WORK INSTRUCTIONS – In the copy you make, include no pictures, and transcribe every record exactly.

GIVEN DATA –
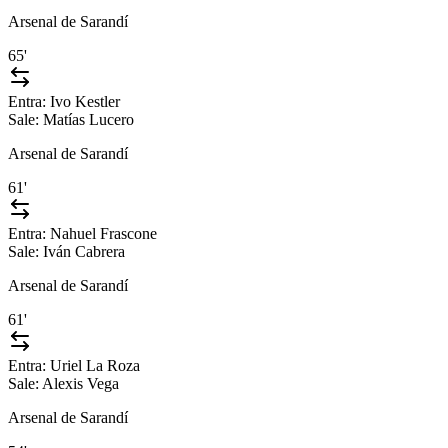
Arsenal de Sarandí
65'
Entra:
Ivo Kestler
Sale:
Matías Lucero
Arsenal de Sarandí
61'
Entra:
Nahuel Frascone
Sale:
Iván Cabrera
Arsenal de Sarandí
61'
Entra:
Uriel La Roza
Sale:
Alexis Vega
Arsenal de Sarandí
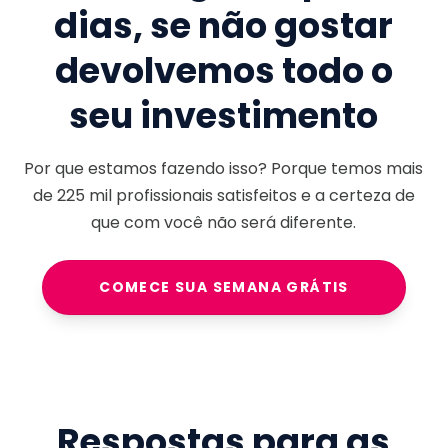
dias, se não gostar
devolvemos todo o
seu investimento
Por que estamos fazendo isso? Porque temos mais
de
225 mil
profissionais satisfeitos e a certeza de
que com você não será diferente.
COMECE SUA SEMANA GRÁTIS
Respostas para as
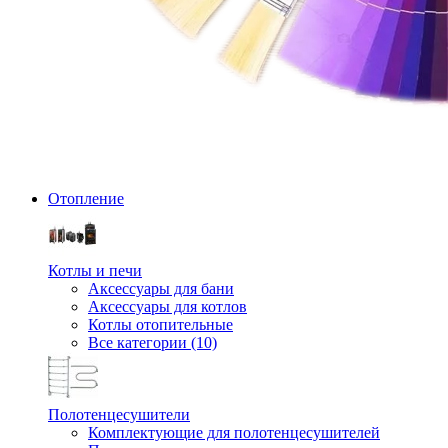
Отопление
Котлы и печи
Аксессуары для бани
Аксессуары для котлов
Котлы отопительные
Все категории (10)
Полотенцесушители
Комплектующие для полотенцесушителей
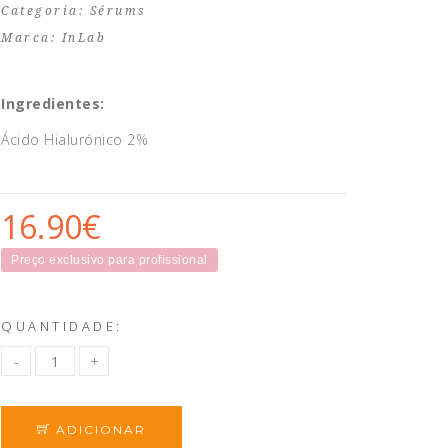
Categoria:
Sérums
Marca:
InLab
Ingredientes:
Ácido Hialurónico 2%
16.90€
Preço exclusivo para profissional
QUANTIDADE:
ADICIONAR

RESPONSE TO THE EXERCISE –
Arsenal de Sarandí
65'
Entra:
Ivo Kestler
Sale:
Matías Lucero
Arsenal de Sarandí
61'
Entra:
Nahuel Frascone
Sale:
Iván Cabrera
Arsenal de Sarandí
61'
Entra:
Uriel La Roza
Sale:
Alexis Vega
Arsenal de Sarandí
dias, se não gostar
devolvemos todo o
seu investimento
Por que estamos fazendo isso? Porque temos mais
de
225 mil
profissionais satisfeitos e a certeza de
que com você não será diferente.
COMECE SUA SEMANA GRÁTIS
Respostas para as
Отопление
Котлы и печи
Аксессуары для бани
Аксессуары для котлов
Котлы отопительные
Все категории (10)
Полотенцесушители
Комплектующие для полотенцесушителей
Categoria:
Sérums
Marca:
InLab
Ingredientes:
Ácido Hialurónico 2%
16.90€
Preço exclusivo para profissional
QUANTIDADE:
ADICIONAR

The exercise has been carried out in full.